### [REQUIRED WORK]
Search for the word "label" in the entries. Each line that holds it should be copied.

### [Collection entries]
=== Section Start ===
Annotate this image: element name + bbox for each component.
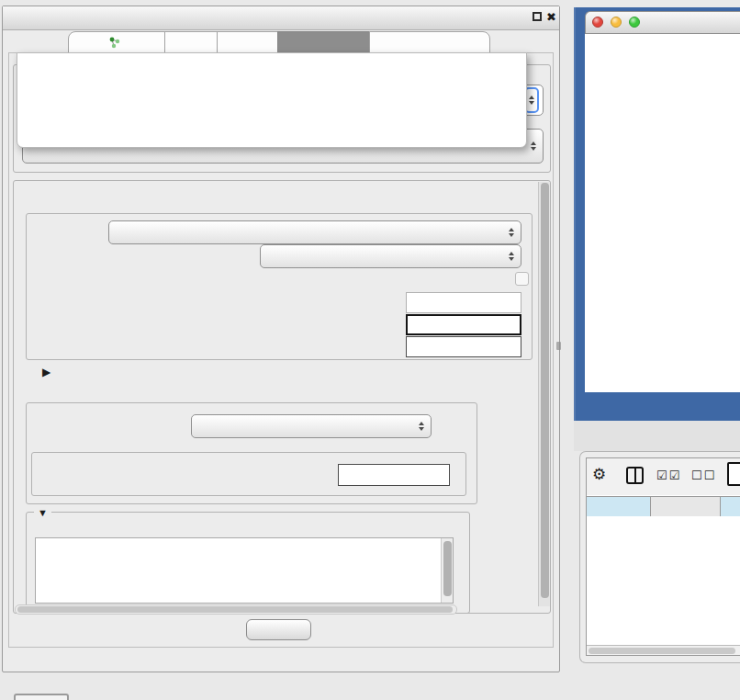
mi-steps-field[interactable]: [406, 336, 521, 357]
settings-vertical-scrollbar[interactable]: [538, 182, 550, 606]
close-window-icon[interactable]: ✖: [546, 10, 556, 24]
table-panel-titlebar[interactable]: [574, 421, 740, 451]
float-window-icon[interactable]: [533, 12, 542, 21]
partial-bottom-button[interactable]: [14, 694, 69, 700]
dropdown-item-0[interactable]: [18, 68, 521, 83]
mac-minimize-button[interactable]: [611, 17, 622, 28]
mi-threshold-field[interactable]: [338, 464, 450, 486]
network-window-titlebar[interactable]: [585, 11, 740, 34]
column-header-shared-name[interactable]: [587, 497, 651, 517]
which-threshold-combo[interactable]: [191, 414, 432, 438]
kernel-width-field[interactable]: [406, 292, 521, 313]
mac-close-button[interactable]: [592, 17, 603, 28]
mac-zoom-button[interactable]: [629, 17, 640, 28]
unchecked-pair-icon[interactable]: ☐☐: [691, 469, 716, 482]
manual-kernel-checkbox[interactable]: [515, 272, 529, 286]
panel-splitter-handle[interactable]: [556, 342, 561, 350]
mi-type-combo[interactable]: [260, 244, 521, 268]
attribute-list[interactable]: [35, 537, 454, 604]
dropdown-item-4[interactable]: [18, 127, 521, 141]
apply-button[interactable]: [246, 619, 311, 640]
combo-stepper[interactable]: [527, 141, 539, 151]
hub-definition-toggle[interactable]: ▶: [37, 365, 50, 378]
tab-jactivemnodules[interactable]: [369, 31, 490, 53]
document-icon[interactable]: [727, 462, 740, 486]
tab-cyni-toolbox[interactable]: [277, 31, 370, 53]
tab-style[interactable]: [164, 31, 218, 53]
combo-stepper[interactable]: [505, 252, 517, 261]
control-panel-titlebar[interactable]: [3, 6, 559, 30]
tab-select[interactable]: [217, 31, 278, 53]
dropdown-item-2[interactable]: [18, 97, 521, 112]
checked-pair-icon[interactable]: ☑☑: [656, 469, 681, 482]
screen: ✖ ▶: [0, 0, 740, 700]
sources-title[interactable]: ▼: [34, 505, 51, 520]
attribute-list-scrollbar[interactable]: [441, 538, 453, 603]
dpi-tolerance-field[interactable]: [406, 314, 521, 335]
table-header-row: [587, 496, 740, 516]
settings-horizontal-scrollbar[interactable]: [15, 604, 457, 615]
aracne-mode-combo[interactable]: [108, 220, 521, 244]
table-horizontal-scrollbar[interactable]: [587, 645, 740, 655]
combo-stepper[interactable]: [415, 422, 427, 431]
combo-stepper[interactable]: [505, 228, 517, 237]
column-header-partial[interactable]: [721, 497, 740, 517]
column-header-name[interactable]: [651, 497, 721, 517]
collapse-triangle-icon[interactable]: ▼: [38, 507, 48, 518]
dropdown-item-1[interactable]: [18, 83, 521, 97]
gear-icon[interactable]: ⚙: [592, 465, 606, 484]
expand-triangle-icon[interactable]: ▶: [42, 366, 50, 378]
tab-network[interactable]: [68, 31, 165, 53]
dropdown-item-3[interactable]: [18, 112, 521, 127]
table-rows: [587, 516, 740, 645]
dropdown-item-5[interactable]: [18, 141, 521, 156]
split-columns-icon[interactable]: [626, 467, 644, 484]
network-tab-icon: [108, 37, 120, 49]
network-canvas[interactable]: [585, 34, 740, 392]
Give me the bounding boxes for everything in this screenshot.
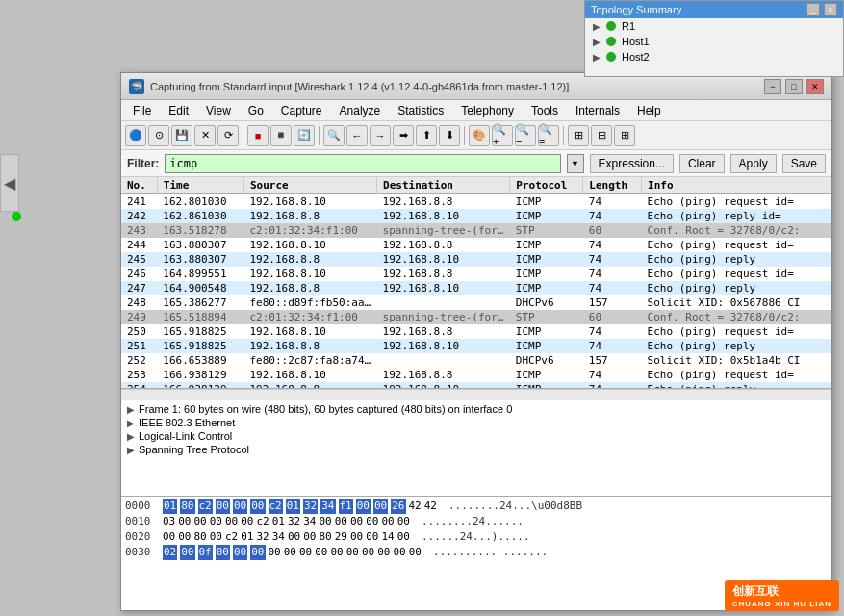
toolbar-prev-btn[interactable]: ⬆	[416, 125, 437, 146]
maximize-button[interactable]: □	[785, 79, 803, 94]
hex-byte: 00	[362, 545, 374, 560]
table-cell: 252	[121, 353, 157, 368]
table-row[interactable]: 250165.918825192.168.8.10192.168.8.8ICMP…	[121, 324, 831, 339]
table-cell: 192.168.8.8	[377, 194, 510, 210]
table-cell: ICMP	[510, 194, 583, 210]
expression-button[interactable]: Expression...	[590, 154, 674, 173]
expand-icon-llc: ▶	[127, 431, 135, 442]
table-row[interactable]: 243163.518278c2:01:32:34:f1:00spanning-t…	[121, 223, 831, 238]
table-cell: 192.168.8.8	[377, 324, 510, 339]
table-cell: 192.168.8.10	[377, 382, 510, 389]
expand-arrow-icon: ▶	[593, 21, 601, 32]
table-row[interactable]: 251165.918825192.168.8.8192.168.8.10ICMP…	[121, 339, 831, 353]
table-cell: 254	[121, 382, 157, 389]
hex-bytes-group: 02000f00000000000000000000000000	[163, 545, 422, 560]
menu-help[interactable]: Help	[629, 102, 669, 119]
topology-close-btn[interactable]: ×	[824, 3, 837, 16]
filter-input[interactable]	[165, 154, 560, 173]
table-row[interactable]: 246164.899551192.168.8.10192.168.8.8ICMP…	[121, 267, 831, 281]
topology-item-host2[interactable]: ▶ Host2	[585, 49, 843, 64]
table-row[interactable]: 254166.938129192.168.8.8192.168.8.10ICMP…	[121, 382, 831, 389]
hex-byte: 00	[335, 514, 347, 529]
table-row[interactable]: 245163.880307192.168.8.8192.168.8.10ICMP…	[121, 252, 831, 267]
toolbar-forward-btn[interactable]: →	[370, 125, 391, 146]
toolbar-reload-btn[interactable]: ⟳	[217, 125, 239, 146]
save-button[interactable]: Save	[782, 154, 826, 173]
table-row[interactable]: 247164.900548192.168.8.8192.168.8.10ICMP…	[121, 281, 831, 295]
title-controls: − □ ✕	[764, 79, 824, 94]
close-button[interactable]: ✕	[806, 79, 824, 94]
filter-dropdown-btn[interactable]: ▼	[567, 154, 584, 173]
toolbar-collapse-all-btn[interactable]: ⊞	[614, 125, 635, 146]
menu-go[interactable]: Go	[241, 102, 271, 119]
detail-row-frame[interactable]: ▶ Frame 1: 60 bytes on wire (480 bits), …	[125, 402, 828, 416]
hex-byte: 01	[272, 514, 285, 529]
table-cell: Echo (ping) reply	[642, 382, 831, 389]
table-row[interactable]: 248165.386277fe80::d89f:fb50:aaeff02::1:…	[121, 295, 831, 310]
menu-tools[interactable]: Tools	[524, 102, 566, 119]
table-row[interactable]: 241162.801030192.168.8.10192.168.8.8ICMP…	[121, 194, 831, 210]
toolbar-next-btn[interactable]: ⬇	[439, 125, 460, 146]
toolbar-back-btn[interactable]: ←	[346, 125, 368, 146]
table-cell: 192.168.8.8	[377, 368, 510, 382]
detail-row-stp[interactable]: ▶ Spanning Tree Protocol	[125, 443, 828, 456]
detail-llc-label: Logical-Link Control	[139, 430, 232, 442]
menu-internals[interactable]: Internals	[568, 102, 627, 119]
minimize-button[interactable]: −	[764, 79, 781, 94]
topology-item-host1[interactable]: ▶ Host1	[585, 34, 843, 49]
table-cell: Echo (ping) reply id=	[642, 209, 831, 223]
table-cell: Echo (ping) request id=	[642, 324, 831, 339]
table-cell: c2:01:32:34:f1:00	[243, 223, 376, 238]
sidebar-collapse-arrow[interactable]: ◀	[0, 154, 19, 212]
table-row[interactable]: 252166.653889fe80::2c87:fa8:a74bff02::1:…	[121, 353, 831, 368]
detail-ethernet-label: IEEE 802.3 Ethernet	[139, 417, 235, 428]
toolbar-open-btn[interactable]: ⊙	[148, 125, 169, 146]
table-row[interactable]: 242162.861030192.168.8.8192.168.8.10ICMP…	[121, 209, 831, 223]
toolbar-filter-btn[interactable]: 🔍	[323, 125, 345, 146]
menu-file[interactable]: File	[125, 102, 159, 119]
toolbar-zoom-out-btn[interactable]: 🔍−	[515, 125, 536, 146]
table-row[interactable]: 244163.880307192.168.8.10192.168.8.8ICMP…	[121, 238, 831, 252]
menu-telephony[interactable]: Telephony	[453, 102, 522, 119]
table-cell: ICMP	[510, 281, 583, 295]
topology-minimize-btn[interactable]: _	[806, 3, 820, 16]
menu-capture[interactable]: Capture	[273, 102, 330, 119]
table-cell: 74	[583, 194, 642, 210]
table-cell: 192.168.8.8	[243, 339, 376, 353]
toolbar-stop-btn[interactable]: ◾	[270, 125, 292, 146]
hex-byte: 00	[233, 499, 247, 514]
toolbar-zoom-in-btn[interactable]: 🔍+	[492, 125, 513, 146]
menu-statistics[interactable]: Statistics	[390, 102, 451, 119]
watermark: 创新互联 CHUANG XIN HU LIAN	[725, 580, 839, 611]
toolbar-start-btn[interactable]: ■	[247, 125, 269, 146]
packet-table: No. Time Source Destination Protocol Len…	[121, 177, 831, 389]
menu-view[interactable]: View	[198, 102, 239, 119]
topology-item-r1[interactable]: ▶ R1	[585, 18, 843, 34]
packet-list-container[interactable]: No. Time Source Destination Protocol Len…	[121, 177, 831, 389]
host1-status-dot	[606, 37, 616, 46]
packet-table-header: No. Time Source Destination Protocol Len…	[121, 177, 831, 194]
table-row[interactable]: 253166.938129192.168.8.10192.168.8.8ICMP…	[121, 368, 831, 382]
apply-button[interactable]: Apply	[730, 154, 777, 173]
detail-row-ethernet[interactable]: ▶ IEEE 802.3 Ethernet	[125, 416, 828, 429]
toolbar-colorize-btn[interactable]: 🎨	[469, 125, 490, 146]
clear-button[interactable]: Clear	[679, 154, 725, 173]
table-row[interactable]: 249165.518894c2:01:32:34:f1:00spanning-t…	[121, 310, 831, 324]
toolbar-save-btn[interactable]: 💾	[171, 125, 192, 146]
toolbar-close-btn[interactable]: ✕	[194, 125, 216, 146]
packet-detail: ▶ Frame 1: 60 bytes on wire (480 bits), …	[121, 400, 831, 497]
table-cell: 74	[583, 209, 642, 223]
toolbar-restart-btn[interactable]: 🔄	[294, 125, 315, 146]
table-cell: 157	[583, 353, 642, 368]
toolbar-resize-cols-btn[interactable]: ⊞	[568, 125, 589, 146]
menu-edit[interactable]: Edit	[161, 102, 196, 119]
detail-row-llc[interactable]: ▶ Logical-Link Control	[125, 429, 828, 443]
menu-analyze[interactable]: Analyze	[332, 102, 389, 119]
toolbar-new-btn[interactable]: 🔵	[125, 125, 146, 146]
hex-byte: 00	[210, 514, 222, 529]
hex-byte: 00	[303, 529, 316, 545]
toolbar-goto-btn[interactable]: ➡	[393, 125, 414, 146]
horizontal-scrollbar[interactable]	[121, 389, 831, 400]
toolbar-zoom-reset-btn[interactable]: 🔍=	[538, 125, 559, 146]
toolbar-expand-all-btn[interactable]: ⊟	[591, 125, 612, 146]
=== Section End ===
### [OUTPUT FOR THIS TASK]
detail-llc-label: Logical-Link Control	[139, 430, 232, 442]
detail-ethernet-label: IEEE 802.3 Ethernet	[139, 417, 235, 428]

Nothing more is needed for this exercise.